En su administración se establecieron las Oficinas de Intereses -especie de consulados- en La Habana y Washington, se delimitaron las fronteras marítimas entre Cuba, Estados Unidos y México, y se reconoció el derecho de los ciudadanos cubano-norteamericanos a viajar a la isla, limitado por las siguientes administraciones.

Carter viajó a Cuba en 2002, invitado por Fidel Castro, quien dijo que siempre tuvo una buena opinión del expresidente «como un hombre de ética, de moral».

«Aunque era jefe de un imperio odioso tenía calidad humana, no era asesino ni genocida (…) era un hombre decente, lo más que puede serlo alguien que está gobernando un país con tantos intereses, privilegios y tanto poder», expresó después al periodista francés Ignacio Ramonet.
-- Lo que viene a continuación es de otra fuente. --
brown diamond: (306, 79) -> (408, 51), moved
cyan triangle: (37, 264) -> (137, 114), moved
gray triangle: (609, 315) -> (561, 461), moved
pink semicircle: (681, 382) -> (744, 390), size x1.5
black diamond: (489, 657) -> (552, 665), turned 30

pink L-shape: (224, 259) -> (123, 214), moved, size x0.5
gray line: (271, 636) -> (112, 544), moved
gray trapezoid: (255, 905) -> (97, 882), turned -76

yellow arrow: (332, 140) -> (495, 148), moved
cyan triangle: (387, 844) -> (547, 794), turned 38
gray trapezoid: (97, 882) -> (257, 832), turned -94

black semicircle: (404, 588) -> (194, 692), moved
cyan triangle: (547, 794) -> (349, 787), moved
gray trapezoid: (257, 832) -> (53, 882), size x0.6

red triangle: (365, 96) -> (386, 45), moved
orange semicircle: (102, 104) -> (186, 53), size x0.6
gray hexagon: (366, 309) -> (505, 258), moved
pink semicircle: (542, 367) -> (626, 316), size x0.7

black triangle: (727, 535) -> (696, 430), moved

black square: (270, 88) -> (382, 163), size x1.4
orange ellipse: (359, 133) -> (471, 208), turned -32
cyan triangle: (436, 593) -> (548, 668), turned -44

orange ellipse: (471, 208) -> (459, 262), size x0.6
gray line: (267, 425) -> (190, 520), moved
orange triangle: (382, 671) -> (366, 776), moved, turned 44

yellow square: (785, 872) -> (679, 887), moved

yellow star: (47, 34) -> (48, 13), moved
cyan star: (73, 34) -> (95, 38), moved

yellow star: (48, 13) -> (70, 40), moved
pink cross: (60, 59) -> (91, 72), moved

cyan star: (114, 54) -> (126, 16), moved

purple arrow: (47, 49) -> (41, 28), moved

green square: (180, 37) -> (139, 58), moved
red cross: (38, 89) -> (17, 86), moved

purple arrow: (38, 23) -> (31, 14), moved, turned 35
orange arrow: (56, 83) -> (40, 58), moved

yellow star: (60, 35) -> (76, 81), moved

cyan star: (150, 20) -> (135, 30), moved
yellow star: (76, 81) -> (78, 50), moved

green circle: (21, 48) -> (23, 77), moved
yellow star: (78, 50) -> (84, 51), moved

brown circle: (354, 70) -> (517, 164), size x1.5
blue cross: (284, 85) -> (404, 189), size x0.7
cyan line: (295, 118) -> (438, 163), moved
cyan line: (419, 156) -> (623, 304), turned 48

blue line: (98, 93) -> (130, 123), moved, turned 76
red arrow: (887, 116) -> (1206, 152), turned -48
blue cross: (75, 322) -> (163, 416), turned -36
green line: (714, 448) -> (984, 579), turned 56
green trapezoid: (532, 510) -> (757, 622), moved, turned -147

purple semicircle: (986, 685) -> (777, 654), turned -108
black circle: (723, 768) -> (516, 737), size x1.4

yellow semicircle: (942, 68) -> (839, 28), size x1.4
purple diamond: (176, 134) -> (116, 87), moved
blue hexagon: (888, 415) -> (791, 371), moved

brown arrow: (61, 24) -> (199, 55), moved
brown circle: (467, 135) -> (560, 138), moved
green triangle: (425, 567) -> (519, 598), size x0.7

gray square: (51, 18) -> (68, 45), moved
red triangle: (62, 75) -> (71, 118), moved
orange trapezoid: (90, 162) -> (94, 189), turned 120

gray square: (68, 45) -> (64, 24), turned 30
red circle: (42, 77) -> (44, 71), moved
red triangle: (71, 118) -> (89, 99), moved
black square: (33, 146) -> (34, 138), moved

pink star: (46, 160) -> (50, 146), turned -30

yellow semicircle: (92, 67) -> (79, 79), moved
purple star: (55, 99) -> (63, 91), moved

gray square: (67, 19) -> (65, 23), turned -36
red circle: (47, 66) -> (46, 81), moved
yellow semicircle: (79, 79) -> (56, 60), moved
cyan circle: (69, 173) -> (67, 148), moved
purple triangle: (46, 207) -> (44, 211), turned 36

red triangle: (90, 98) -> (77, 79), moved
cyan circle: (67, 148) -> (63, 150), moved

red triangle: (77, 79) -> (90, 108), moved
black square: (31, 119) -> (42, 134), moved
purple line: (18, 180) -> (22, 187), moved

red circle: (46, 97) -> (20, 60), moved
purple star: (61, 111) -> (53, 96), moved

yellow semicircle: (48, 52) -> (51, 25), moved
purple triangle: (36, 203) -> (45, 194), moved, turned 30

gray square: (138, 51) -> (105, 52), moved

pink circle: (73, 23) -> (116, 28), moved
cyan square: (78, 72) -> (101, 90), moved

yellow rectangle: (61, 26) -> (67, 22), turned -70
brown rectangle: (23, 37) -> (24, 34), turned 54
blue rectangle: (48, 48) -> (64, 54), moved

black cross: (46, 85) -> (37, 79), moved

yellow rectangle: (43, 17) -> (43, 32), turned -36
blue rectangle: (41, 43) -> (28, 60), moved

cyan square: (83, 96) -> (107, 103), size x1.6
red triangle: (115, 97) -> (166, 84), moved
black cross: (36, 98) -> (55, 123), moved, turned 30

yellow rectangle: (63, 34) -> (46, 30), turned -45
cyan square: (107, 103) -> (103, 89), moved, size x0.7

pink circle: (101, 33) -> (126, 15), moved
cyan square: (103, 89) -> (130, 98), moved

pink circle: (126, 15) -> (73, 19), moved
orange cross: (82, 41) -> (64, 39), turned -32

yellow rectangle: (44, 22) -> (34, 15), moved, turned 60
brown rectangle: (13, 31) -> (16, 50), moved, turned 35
Los períodos de los republicanos Ronald W. Reagan (1981-1989) y George H. W, Bush (1989-1993) continuaron el camino iniciado por Eisenhower mientras el demócrata William F. Clinton (1993-2001) sancionó en 1996 la denominada Ley Helms-Burton, que endureció aún más las acciones de la Ley Torricelli, firmada por Bush (padre) en 1992.

La administración de su hijo George W. Bush (2001-2009) ha sido una de las más agresivas contra Cuba y entre sus medidas se hallan las restricciones de los viajes de los cubano-americanos a la isla y de los montos de las remesas a sus familiares.

Obama derogó esas dos últimas acciones y flexibilizó los viajes de naturaleza académica, científica, aunque los de ciudadanos estadounidenses a la isla requieren de licencias gubernamentales, sujetas a estrictos requisitos.

Cuba ha denunciado que durante la actual administración el férreo bloqueo se ha endurecido cada día, sobre todo por la persecución a las transacciones y a compañías extranjeras con vínculos con la nación caribeña, pese a la oposición de la inmensa mayoría de los países del mundo.

En sus próximos cuatro años de gobierno, el mandatario tiene la posibilidad de eliminar el último rezago de la Guerra Fría, para lo cual no solo cuenta con el apoyo de la comunidad internacional sino la mayoritaria población de los Estados Unidos.